PROBLEM STATEMENT | Return every line of the entries that includes the word "jest".

-- RECORDED DATA follows --

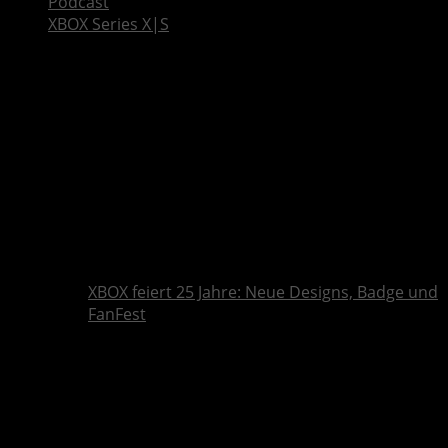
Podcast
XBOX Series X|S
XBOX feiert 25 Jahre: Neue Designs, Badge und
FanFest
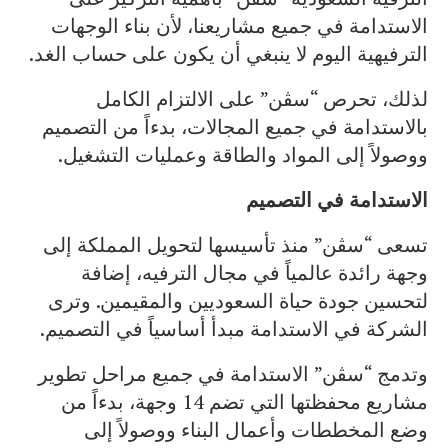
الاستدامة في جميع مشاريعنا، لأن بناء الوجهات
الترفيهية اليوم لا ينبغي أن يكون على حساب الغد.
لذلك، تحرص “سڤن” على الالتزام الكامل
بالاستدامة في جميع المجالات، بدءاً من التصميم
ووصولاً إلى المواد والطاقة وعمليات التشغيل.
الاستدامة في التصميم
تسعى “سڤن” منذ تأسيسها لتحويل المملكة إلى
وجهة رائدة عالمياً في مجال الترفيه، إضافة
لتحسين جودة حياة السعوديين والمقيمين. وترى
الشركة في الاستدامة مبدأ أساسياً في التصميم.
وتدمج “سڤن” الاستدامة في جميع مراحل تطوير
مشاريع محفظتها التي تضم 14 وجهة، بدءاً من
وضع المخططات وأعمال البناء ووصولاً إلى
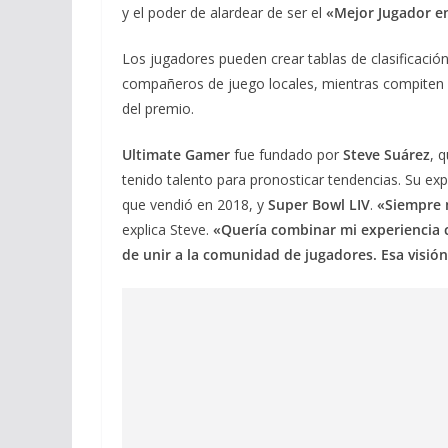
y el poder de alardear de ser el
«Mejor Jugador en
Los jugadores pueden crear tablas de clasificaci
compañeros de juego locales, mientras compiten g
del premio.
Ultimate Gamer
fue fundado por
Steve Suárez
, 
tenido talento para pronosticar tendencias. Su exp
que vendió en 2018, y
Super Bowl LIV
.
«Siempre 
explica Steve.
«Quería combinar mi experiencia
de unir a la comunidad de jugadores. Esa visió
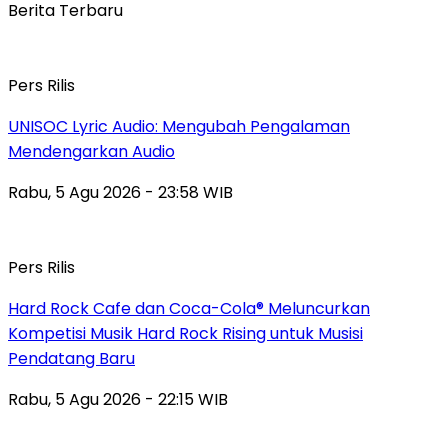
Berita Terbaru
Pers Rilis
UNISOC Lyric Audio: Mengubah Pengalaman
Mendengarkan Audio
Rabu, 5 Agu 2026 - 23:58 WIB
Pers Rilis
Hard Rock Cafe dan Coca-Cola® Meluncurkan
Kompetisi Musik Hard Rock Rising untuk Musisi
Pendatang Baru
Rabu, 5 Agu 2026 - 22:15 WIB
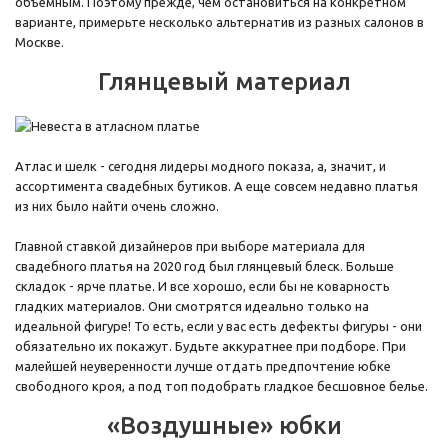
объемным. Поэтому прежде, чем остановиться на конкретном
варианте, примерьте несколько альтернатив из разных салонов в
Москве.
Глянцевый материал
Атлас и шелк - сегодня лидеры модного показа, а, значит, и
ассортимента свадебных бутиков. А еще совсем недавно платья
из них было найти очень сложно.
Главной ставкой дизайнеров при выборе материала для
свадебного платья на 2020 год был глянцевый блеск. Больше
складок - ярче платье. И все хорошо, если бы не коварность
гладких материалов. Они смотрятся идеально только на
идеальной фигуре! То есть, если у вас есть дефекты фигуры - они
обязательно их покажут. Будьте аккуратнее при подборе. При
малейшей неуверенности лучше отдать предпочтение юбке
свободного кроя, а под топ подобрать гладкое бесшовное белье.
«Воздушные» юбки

-- RECORDED DATA concluded --
-- RECORDED DATA follows --

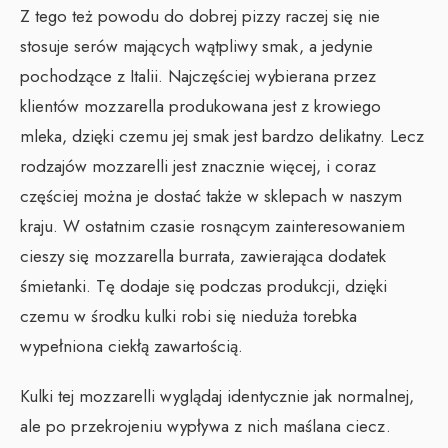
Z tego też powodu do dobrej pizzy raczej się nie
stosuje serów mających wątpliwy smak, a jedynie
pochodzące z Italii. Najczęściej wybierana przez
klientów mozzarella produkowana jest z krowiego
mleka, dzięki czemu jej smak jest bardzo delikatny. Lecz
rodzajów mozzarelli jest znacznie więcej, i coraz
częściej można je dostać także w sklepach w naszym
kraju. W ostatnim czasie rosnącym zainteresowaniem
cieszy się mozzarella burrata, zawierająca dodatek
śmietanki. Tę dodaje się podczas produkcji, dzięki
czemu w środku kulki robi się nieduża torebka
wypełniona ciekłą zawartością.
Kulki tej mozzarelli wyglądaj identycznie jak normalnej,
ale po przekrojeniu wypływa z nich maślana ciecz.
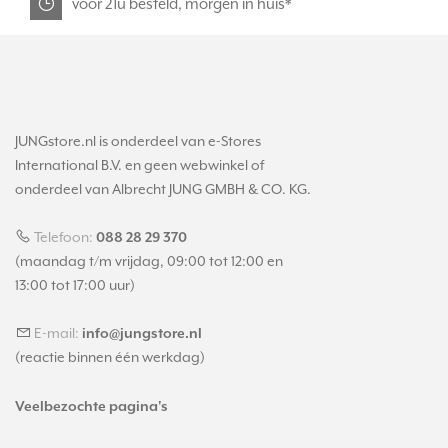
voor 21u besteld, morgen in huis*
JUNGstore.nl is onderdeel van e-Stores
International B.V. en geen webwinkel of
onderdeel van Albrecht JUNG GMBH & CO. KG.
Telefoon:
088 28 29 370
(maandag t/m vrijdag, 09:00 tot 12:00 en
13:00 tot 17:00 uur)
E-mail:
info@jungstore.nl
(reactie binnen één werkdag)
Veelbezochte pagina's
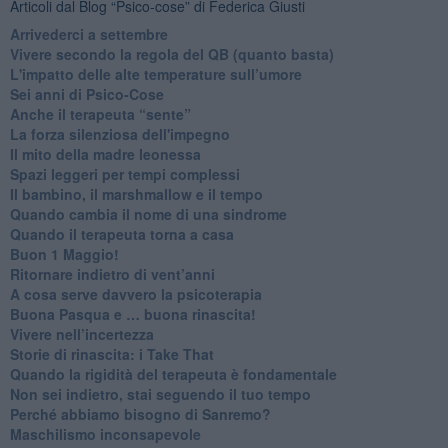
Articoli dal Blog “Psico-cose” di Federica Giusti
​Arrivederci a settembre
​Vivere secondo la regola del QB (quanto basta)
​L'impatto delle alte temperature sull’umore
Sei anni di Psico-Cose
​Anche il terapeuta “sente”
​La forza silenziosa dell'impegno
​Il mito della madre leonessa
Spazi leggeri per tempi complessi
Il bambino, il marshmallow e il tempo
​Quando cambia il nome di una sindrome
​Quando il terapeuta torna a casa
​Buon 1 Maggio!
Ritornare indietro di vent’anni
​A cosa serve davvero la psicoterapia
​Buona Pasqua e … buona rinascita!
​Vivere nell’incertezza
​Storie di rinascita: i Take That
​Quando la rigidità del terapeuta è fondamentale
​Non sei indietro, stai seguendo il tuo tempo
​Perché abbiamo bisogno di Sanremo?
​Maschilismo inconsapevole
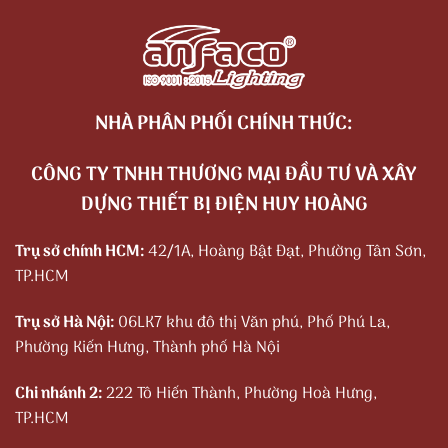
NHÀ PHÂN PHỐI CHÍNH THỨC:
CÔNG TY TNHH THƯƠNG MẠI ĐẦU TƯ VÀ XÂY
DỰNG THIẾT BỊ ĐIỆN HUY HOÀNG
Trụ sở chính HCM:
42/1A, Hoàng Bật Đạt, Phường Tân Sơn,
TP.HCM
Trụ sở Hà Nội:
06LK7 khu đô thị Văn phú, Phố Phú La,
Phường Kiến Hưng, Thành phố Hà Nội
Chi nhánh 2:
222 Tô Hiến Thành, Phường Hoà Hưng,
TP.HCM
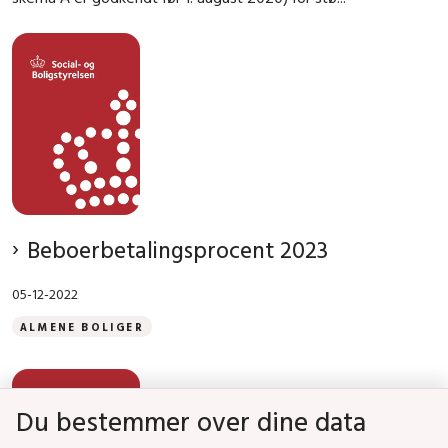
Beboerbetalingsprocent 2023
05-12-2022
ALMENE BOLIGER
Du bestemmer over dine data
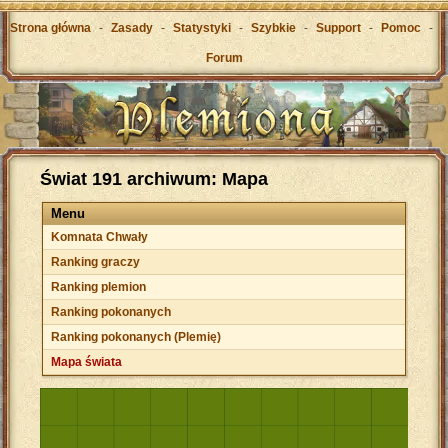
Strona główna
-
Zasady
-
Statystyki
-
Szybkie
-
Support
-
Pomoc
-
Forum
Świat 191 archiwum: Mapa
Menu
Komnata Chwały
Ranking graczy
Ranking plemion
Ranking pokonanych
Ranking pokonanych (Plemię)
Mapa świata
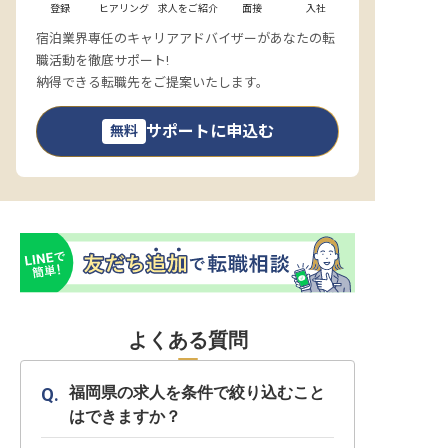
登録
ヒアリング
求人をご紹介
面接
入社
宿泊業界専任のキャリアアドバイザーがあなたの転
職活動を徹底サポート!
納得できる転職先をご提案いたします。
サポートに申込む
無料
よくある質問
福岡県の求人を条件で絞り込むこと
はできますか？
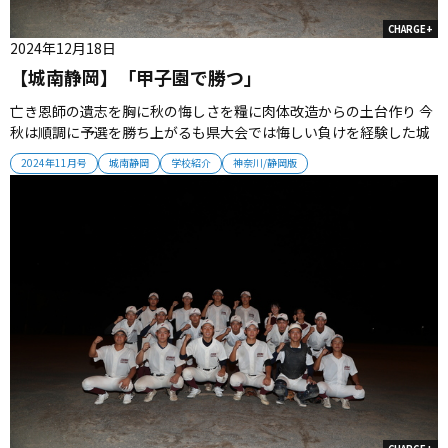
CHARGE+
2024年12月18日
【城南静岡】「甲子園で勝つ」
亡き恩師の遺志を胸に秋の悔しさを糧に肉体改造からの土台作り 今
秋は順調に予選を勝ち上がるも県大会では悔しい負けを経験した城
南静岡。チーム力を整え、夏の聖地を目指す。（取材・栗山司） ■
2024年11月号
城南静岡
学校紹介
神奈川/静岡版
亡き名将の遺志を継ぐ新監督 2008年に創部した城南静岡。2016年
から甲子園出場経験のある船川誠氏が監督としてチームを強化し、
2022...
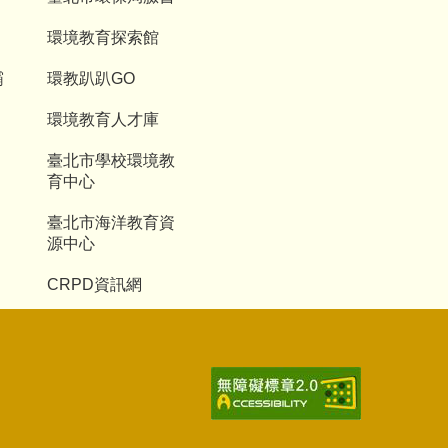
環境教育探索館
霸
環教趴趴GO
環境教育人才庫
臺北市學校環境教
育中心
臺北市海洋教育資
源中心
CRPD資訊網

-- RECORDED DATA concluded --
-- RECORDED DATA follows --

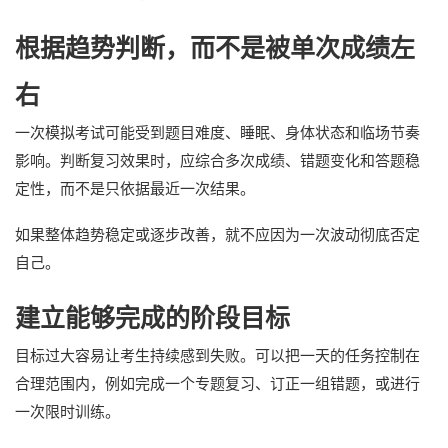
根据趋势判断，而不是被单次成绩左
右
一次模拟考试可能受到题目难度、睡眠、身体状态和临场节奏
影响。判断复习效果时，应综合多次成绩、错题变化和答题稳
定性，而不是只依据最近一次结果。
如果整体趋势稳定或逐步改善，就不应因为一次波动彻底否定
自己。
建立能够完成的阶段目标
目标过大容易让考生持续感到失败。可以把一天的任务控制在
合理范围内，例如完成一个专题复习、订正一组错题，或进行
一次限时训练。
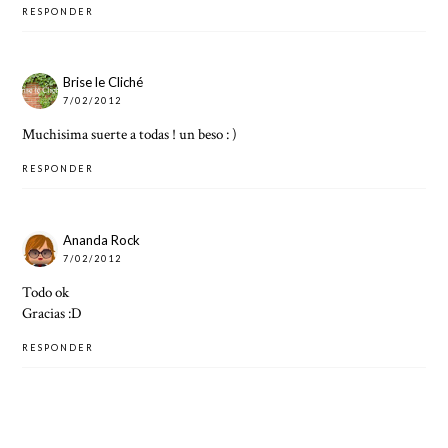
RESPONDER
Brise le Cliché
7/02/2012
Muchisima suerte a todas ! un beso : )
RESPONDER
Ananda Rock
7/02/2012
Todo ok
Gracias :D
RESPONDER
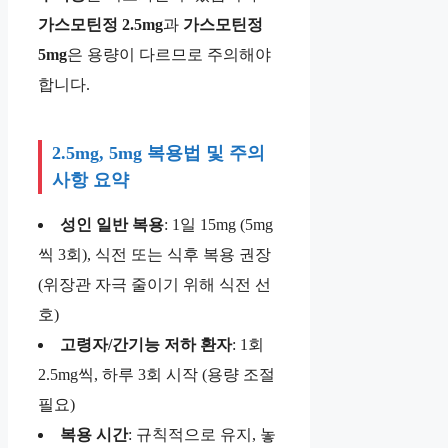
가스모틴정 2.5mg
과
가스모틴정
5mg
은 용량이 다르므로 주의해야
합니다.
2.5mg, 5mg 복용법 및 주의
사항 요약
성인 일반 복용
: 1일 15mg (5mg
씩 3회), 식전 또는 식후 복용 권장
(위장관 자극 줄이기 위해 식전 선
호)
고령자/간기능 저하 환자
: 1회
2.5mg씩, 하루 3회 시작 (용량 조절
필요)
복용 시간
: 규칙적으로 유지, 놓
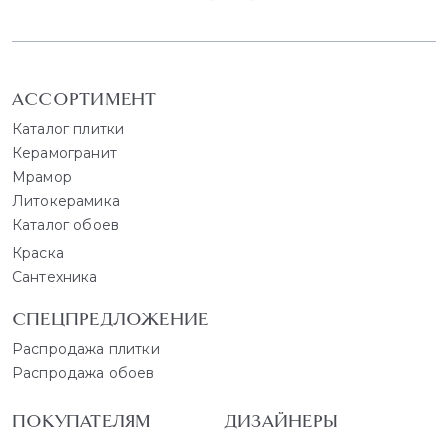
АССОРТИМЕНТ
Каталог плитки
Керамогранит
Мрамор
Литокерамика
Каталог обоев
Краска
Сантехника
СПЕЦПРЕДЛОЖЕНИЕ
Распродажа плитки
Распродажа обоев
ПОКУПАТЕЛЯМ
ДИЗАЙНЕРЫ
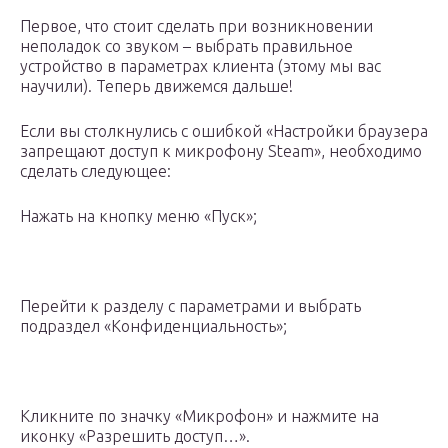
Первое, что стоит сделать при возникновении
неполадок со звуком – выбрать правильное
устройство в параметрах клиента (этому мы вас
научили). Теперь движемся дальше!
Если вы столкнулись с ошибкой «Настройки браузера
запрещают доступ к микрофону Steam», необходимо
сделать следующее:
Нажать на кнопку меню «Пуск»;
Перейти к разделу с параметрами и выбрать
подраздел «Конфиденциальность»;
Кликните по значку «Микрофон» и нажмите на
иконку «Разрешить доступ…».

-- RECORDED DATA concluded --

WRITTEN RESPONSE |
klientów mozzarella produkowana jest z krowiego
mleka, dzięki czemu jej smak jest bardzo delikatny. Lecz
rodzajów mozzarelli jest znacznie więcej, i coraz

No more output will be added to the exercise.